That sounds like an option. (No pun intended.)

We can discuss the option name (perhaps "vmstate" defaulting to "on" is
better?) and variable names (I'd prefer them to match the option name);
also you'll need to extend the QAPI schema for blockdev-add. But all of
these are minor points and the idea seems sane.

Kevin
Denis V. Lunev Jan. 12, 2016, 4:58 p.m. UTC | #2
On 01/12/2016 07:52 PM, Kevin Wolf wrote:
> Am 12.01.2016 um 17:35 hat Denis V. Lunev geschrieben:
>> On 01/12/2016 06:47 PM, Denis V. Lunev wrote:
>>> On 01/12/2016 06:20 PM, Kevin Wolf wrote:
>>>> Am 12.01.2016 um 15:59 hat Paolo Bonzini geschrieben:
>>>>> On 12/01/2016 15:16, Kevin Wolf wrote:
>>>>>>> Thus we should avoid selection of "pflash" drives for VM
>>>>>>> state saving.
>>>>>>>
>>>>>>> For now "pflash" is read-write raw image as it configured by libvirt.
>>>>>>> Thus there are no such images in the field and we could
>>>>>>> safely disable
>>>>>>> ability to save state to those images inside QEMU.

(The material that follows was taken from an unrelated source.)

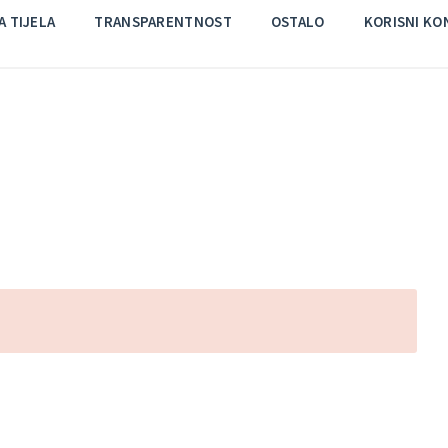
 TIJELA
TRANSPARENTNOST
OSTALO
KORISNI KO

>>>>>> This is obviously broken. If you write to the pflash, then it needs to
>>>>>> be snapshotted in order to keep a consistent state.
>>>>>>
>>>>>> If you want to avoid snapshotting the image, make it read-only and it
>>>>>> will be skipped even today.
>>>>> Sort of.  The point of having flash is to _not_ make it read-only, so
>>>>> that is not a solution.
>>>>>
>>>>> Flash is already being snapshotted as part of saving RAM state.  In
>>>>> fact, for this reason the device (at least the one used with OVMF; I
>>>>> haven't checked other pflash devices) can simply save it back to disk
>>>>> on the migration destination, without the need to use "migrate -b" or
>>>>> shared storage.
>>>>> [...]
>>>>> I don't like very much using IF_PFLASH this way, which is why I hadn't
>>>>> replied to the patch so far---I hadn't made up my mind about *what* to
>>>>> suggest instead, or whether to just accept it.  However, it does work.
>>>>>
>>>>> Perhaps a separate "I know what I am doing" skip-snapshot option?  Or
>>>>> a device callback saying "not snapshotting this is fine"?
>>>> Boy, is this ugly...
>>>>
>>>> What do you do with disk-only snapshots? The recovery only works as long
>>>> as you have VM state.
>>>>
>>>> Kevin
>>> actually I am in a bit of trouble :(
>>>
>>> I understand that this is ugly, but I would like to make working
>>> 'virsh snapshot' for OVFM VMs. This is necessary for us to make
>>> a release.
>>>
>>> Currently libvirt guys generate XML in the following way:
>>>
>>>   <os>
>>>     <type arch='x86_64' machine='pc-i440fx-2.3'>hvm</type>
>>>     <loader readonly='yes'
>>> type='pflash'>/usr/share/OVMF/OVMF_CODE_new.fd</loader>
>>> <nvram>/var/lib/libvirt/qemu/nvram/f20efi_VARS.fd</nvram>
>>>   </os>
>>>
>>> This results in:
>>>
>>> qemu -drive file=/usr/share/OVMF/OVMF_CODE_new.fd,if=pflash,format=raw,unit=0,readonly=on
>>> \
>>>      -drive file=/var/lib/libvirt/qemu/nvram/f20efi_VARS.fd,if=pflash,format=raw,unit=1
>>>
>>> This obviously can not pass check in bdrv_all_can_snapshot()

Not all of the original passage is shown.